1. When They Dislike Their Wedding Day Outfit
Everyone's style and comfort levels vary, so discrepancies in dress preferences are only natural. We get it—even if their honesty is what you love most about your BFFs, when it comes to your wedding day, complaining about the dress might feel like crossing a line. Our advice? If it's not too late, work out a compromise. It's your wedding, but it's their self-esteem (and probably their cash too), and there's no use letting an outfit come between you. Consider telling them you'll pick the color and let them choose the style. There are so many bridesmaid dress brands that let you customize everyone's necklines and dress details in the same color. But there's also no rule saying every dress needs to be identical (or that everyone needs to be wearing dresses in the first place—jumpsuits, anyone?).
That said, these details are ultimately your decision. If a bridesmaid is being truly unreasonable and unaccommodating (in other words, make sure you're not the one being too demanding), let her know how important your vision is and that you'll work together to find something everyone agrees on.
2. When They Grumble About Wedding Party Expenses
Being in a wedding party is expensive, and money is always a tricky topic. Most importantly, be considerate. It's likely your crew will only wear their day-of ensemble dress for a few hours, so don't make them dip into their savings to stand at your side. Choose a dress that's reasonably priced—and have them tell you what reasonable is—or work together with your party to find a dress that's both within their style and budget. Try to mitigate spending elsewhere too: Don't plan a crazy-expensive bachelorette party, let them wear shoes they already own, pay for their hair and makeup as your thank-you gift, and so on. If someone in the group continues to make remarks about money, sit down with them one on one and come up with a solution to their biggest pain points. Whether they choose to skip a prewedding event or fly to your destination separately, you both have several solutions and compromises to consider.

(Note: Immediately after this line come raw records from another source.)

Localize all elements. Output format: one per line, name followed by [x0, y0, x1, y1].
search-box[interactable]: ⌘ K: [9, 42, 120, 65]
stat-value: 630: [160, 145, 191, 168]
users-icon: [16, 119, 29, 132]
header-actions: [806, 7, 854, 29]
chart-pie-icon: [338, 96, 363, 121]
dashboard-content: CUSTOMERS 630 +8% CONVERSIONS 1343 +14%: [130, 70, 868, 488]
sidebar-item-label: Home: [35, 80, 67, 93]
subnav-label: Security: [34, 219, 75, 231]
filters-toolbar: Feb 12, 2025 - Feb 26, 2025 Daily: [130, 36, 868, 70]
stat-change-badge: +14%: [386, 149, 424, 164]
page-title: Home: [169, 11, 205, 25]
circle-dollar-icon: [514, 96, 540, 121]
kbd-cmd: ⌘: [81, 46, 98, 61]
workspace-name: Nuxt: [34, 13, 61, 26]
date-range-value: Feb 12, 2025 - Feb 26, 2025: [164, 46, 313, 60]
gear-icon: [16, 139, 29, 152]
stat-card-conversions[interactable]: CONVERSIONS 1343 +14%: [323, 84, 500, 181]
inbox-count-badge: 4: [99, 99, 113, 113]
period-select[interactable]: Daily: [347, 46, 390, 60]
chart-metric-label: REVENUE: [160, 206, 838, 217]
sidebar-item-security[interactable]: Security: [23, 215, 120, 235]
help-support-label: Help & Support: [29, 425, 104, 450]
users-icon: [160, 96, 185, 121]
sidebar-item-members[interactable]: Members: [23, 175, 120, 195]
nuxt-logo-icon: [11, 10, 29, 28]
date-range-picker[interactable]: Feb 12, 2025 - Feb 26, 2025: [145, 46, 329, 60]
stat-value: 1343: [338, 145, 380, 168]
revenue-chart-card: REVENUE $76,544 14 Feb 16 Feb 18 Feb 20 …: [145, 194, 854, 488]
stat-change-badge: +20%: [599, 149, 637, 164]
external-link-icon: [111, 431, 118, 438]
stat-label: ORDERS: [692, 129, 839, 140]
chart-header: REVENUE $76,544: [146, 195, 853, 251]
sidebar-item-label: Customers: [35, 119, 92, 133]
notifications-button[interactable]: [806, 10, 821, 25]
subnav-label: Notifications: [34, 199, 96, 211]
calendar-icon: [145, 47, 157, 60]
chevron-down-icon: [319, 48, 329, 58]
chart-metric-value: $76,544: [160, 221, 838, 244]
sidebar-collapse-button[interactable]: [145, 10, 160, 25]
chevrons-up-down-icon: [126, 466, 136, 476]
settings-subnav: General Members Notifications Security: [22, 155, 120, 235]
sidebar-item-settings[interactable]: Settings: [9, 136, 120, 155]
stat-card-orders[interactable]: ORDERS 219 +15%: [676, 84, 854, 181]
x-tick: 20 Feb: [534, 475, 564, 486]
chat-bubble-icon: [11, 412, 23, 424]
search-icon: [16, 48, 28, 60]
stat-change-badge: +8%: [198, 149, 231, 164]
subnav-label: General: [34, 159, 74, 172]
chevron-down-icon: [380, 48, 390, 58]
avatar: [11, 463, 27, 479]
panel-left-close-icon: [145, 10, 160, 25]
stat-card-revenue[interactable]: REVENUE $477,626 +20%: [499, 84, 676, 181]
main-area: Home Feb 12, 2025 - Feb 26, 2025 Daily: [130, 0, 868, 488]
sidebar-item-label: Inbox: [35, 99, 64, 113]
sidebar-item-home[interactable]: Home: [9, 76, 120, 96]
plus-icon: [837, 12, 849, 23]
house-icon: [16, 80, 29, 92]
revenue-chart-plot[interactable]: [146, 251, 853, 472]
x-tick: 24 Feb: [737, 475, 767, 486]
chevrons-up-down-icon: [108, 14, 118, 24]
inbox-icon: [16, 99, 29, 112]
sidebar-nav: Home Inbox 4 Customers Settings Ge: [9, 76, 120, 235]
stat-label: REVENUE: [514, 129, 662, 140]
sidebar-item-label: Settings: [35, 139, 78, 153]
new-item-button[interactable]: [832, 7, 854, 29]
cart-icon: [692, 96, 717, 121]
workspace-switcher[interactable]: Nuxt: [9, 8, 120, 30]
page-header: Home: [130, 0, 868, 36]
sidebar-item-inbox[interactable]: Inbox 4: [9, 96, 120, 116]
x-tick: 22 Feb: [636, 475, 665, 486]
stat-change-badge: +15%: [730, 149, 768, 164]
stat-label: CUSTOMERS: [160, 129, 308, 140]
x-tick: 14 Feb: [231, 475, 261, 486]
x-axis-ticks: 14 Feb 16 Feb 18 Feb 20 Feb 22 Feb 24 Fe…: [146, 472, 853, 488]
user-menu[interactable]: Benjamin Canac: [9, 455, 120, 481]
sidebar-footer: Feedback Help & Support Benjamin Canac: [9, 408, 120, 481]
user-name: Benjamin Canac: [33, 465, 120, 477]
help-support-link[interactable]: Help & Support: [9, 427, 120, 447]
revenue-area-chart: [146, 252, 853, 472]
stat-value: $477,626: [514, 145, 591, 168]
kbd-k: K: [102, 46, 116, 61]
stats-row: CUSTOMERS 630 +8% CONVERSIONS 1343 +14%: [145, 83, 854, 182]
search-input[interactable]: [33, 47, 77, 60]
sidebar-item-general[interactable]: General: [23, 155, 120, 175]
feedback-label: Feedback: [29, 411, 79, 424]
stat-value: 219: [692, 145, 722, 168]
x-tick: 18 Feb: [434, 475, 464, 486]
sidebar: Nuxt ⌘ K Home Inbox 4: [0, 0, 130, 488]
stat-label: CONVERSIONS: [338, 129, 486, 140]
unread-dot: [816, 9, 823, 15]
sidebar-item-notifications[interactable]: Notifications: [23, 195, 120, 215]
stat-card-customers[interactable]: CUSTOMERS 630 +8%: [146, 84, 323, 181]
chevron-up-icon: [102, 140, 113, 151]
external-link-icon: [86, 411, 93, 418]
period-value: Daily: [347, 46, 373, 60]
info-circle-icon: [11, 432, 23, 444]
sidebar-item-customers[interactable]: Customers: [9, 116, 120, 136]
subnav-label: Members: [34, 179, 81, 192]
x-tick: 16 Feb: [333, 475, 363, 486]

3. When Someone Feels Left Out Because They're Not a "Maid"
We'll keep this simple: If you have a best guy friend or male family member you want to include in your squad, go right ahead. The days of needing an all-female bridal party are long gone. Worried about attire? There's no need. He can match the groomsmen or the bridesmaids with a coordinating detail. Or, he can rock a look of his own.
4. When Someone Gets Jealous and Tries to Steal the Spotlight
Any bridesmaid vying for the spotlight at your wedding has a lesson to learn. We promise you this: There has never, in the history of all weddings, been a bridesmaid who outshines the bride. It's just the glow of someone deeply in love and ready to say "I do" that will always, always set you apart. Do your best to ignore anyone irking you or trying to make you feel insecure (and in this case, are they really a true friend who deserves to stand by your side?). Chances are, their behavior is coming from something else, and they'll snap out of it by the time your actual wedding day rolls around.
5. When People Aren't Meeting Expectations
In short, the role of a great bridesmaid is identical to that of a great friend. It's appropriate to expect your wedding party members to volunteer to help wherever needed and to provide both emotional and logistical support throughout your wedding planning process. If you feel someone isn't doing their part, it's important to communicate honestly with them. But before you point any fingers, remember, it may be that your expectations are unreasonable, or that her behavior could be stemming from another stressor entirely. Once you've both cleared the air you should be able to move ahead. Lastly, don't forget to thank them openly and often along the way—gratitude is an amazing remedy.
6. When Feelings Get Snubbed (Unintentionally)
You might feel pressure to invite someone you're not super-close with to be in your wedding party, or that you'd flat-out rather not include. You shouldn't feel obligated to include a distant relative, your partner's cousin or a friend whose wedding you were in—but be very considerate of their feelings and think about the aftermath of not asking them before going through with it. Then be ready to face any fallout head-on. Tell whomever it is that you've always envisioned a small wedding party and you're trying to keep your crew to your closest friends and family. Mitigate hurt feelings by coming up with ways to keep nonwedding party members involved, whether it's having them do a ceremony reading, getting ready with you on the day of, making a toast or helping you plan your bachelorette party.